- **What this task involves**
Identify and copy all lines of the material where the string "nursing" is found.

- **Exercise materials**
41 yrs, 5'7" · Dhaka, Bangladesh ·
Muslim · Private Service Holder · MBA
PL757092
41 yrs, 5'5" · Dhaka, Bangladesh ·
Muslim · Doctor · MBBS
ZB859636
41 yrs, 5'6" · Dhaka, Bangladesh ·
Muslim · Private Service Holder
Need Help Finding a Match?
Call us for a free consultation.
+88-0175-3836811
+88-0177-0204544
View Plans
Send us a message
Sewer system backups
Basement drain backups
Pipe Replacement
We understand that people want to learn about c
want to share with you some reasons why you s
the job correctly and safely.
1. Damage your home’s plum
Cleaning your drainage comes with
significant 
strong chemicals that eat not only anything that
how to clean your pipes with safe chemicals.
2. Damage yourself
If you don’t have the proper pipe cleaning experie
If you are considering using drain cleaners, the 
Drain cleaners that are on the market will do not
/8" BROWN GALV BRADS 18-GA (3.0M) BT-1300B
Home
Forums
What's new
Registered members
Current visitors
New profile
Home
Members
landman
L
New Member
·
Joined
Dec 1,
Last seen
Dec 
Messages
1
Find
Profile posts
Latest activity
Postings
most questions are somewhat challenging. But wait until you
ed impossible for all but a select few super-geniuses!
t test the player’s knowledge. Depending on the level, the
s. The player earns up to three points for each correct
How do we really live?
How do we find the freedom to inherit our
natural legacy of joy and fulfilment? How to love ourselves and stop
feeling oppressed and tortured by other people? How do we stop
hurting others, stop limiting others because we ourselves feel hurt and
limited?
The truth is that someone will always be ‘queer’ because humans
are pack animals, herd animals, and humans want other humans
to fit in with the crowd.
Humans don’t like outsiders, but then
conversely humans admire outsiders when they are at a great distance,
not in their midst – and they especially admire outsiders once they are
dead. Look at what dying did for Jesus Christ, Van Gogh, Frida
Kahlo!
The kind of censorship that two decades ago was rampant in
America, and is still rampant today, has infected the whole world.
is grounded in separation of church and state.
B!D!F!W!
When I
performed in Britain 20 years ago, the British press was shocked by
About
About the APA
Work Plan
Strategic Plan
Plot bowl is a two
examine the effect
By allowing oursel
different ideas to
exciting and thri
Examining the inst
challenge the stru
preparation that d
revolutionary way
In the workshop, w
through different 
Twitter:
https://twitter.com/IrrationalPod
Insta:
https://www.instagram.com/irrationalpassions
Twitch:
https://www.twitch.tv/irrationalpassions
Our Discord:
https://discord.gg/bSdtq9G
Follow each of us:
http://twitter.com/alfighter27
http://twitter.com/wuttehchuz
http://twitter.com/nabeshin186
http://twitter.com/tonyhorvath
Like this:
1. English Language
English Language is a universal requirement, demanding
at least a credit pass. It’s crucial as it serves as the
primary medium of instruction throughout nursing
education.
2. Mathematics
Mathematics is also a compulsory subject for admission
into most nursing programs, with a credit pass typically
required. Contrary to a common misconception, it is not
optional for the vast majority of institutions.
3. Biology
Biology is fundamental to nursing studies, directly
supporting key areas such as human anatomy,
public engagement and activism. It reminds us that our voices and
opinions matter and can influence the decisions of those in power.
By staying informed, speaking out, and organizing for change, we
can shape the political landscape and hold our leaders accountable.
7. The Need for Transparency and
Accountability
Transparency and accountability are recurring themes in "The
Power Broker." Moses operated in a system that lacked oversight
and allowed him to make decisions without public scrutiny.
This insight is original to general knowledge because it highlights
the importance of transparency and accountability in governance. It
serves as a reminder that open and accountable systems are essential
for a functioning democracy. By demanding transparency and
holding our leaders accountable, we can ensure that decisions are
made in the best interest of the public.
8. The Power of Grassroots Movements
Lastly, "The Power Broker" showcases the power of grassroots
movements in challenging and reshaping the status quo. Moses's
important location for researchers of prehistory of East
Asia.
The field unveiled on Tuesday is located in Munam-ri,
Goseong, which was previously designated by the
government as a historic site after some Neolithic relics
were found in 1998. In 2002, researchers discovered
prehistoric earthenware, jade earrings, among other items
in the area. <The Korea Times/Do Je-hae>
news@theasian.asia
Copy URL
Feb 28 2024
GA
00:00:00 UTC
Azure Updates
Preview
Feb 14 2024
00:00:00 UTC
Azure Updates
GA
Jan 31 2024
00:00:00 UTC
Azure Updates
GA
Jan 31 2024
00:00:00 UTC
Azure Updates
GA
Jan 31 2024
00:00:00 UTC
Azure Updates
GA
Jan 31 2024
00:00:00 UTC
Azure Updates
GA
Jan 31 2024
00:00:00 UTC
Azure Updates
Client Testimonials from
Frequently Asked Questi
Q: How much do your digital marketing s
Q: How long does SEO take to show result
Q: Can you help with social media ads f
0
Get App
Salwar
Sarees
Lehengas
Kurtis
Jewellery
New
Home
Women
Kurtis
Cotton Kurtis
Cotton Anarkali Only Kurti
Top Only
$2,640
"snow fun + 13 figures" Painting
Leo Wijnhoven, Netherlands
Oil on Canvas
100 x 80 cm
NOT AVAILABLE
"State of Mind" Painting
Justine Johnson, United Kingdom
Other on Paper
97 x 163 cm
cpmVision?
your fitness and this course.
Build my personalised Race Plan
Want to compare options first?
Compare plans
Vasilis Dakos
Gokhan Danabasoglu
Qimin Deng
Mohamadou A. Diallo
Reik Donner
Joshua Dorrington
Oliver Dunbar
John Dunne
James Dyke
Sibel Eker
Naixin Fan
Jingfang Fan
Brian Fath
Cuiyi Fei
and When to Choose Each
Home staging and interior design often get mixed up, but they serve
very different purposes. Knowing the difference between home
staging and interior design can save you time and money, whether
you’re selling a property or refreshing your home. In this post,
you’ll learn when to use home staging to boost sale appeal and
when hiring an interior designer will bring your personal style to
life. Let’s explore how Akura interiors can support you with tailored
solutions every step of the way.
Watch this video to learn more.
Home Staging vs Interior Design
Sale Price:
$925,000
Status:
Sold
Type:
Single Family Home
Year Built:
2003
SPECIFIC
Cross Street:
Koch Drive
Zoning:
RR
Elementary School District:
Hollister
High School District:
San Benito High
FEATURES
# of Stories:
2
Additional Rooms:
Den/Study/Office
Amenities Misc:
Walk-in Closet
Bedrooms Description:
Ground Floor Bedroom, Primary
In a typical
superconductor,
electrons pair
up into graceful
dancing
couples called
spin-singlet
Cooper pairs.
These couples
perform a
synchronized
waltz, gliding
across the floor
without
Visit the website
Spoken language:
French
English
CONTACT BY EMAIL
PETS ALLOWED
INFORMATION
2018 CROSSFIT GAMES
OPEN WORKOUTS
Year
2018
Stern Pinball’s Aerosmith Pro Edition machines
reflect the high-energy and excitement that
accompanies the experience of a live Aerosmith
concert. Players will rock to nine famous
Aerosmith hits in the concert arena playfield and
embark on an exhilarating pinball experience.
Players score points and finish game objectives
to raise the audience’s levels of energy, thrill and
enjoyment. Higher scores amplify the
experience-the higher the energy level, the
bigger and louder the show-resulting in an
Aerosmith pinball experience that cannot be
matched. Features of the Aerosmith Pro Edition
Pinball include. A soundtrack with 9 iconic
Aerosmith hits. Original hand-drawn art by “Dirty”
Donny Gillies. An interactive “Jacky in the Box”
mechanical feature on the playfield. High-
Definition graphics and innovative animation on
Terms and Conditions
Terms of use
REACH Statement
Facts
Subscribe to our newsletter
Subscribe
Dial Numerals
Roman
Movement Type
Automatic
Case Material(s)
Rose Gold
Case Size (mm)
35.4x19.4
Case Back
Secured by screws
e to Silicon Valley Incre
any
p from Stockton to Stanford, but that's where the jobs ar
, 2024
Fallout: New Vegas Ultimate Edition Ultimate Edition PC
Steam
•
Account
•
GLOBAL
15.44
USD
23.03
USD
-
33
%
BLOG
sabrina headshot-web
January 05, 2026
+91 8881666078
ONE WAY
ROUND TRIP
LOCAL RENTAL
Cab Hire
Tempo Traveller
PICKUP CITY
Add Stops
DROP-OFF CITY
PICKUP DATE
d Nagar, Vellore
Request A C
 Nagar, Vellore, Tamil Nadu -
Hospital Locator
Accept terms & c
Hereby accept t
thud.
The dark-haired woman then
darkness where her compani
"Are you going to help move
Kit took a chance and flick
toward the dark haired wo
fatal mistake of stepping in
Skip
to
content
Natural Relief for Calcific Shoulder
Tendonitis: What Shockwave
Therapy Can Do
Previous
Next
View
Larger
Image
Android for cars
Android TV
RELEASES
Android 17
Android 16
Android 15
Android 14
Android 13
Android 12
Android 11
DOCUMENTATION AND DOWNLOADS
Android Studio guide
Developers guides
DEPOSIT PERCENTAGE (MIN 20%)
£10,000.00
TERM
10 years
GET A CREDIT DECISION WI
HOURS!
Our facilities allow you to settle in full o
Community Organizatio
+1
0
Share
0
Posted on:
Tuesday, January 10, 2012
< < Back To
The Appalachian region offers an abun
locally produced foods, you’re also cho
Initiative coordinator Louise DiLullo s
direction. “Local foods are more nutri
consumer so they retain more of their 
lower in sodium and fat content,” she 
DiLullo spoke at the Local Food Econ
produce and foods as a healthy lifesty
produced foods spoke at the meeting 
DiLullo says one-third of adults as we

- **Output for this task**
primary medium of instruction throughout nursing
into most nursing programs, with a credit pass typically
Biology is fundamental to nursing studies, directly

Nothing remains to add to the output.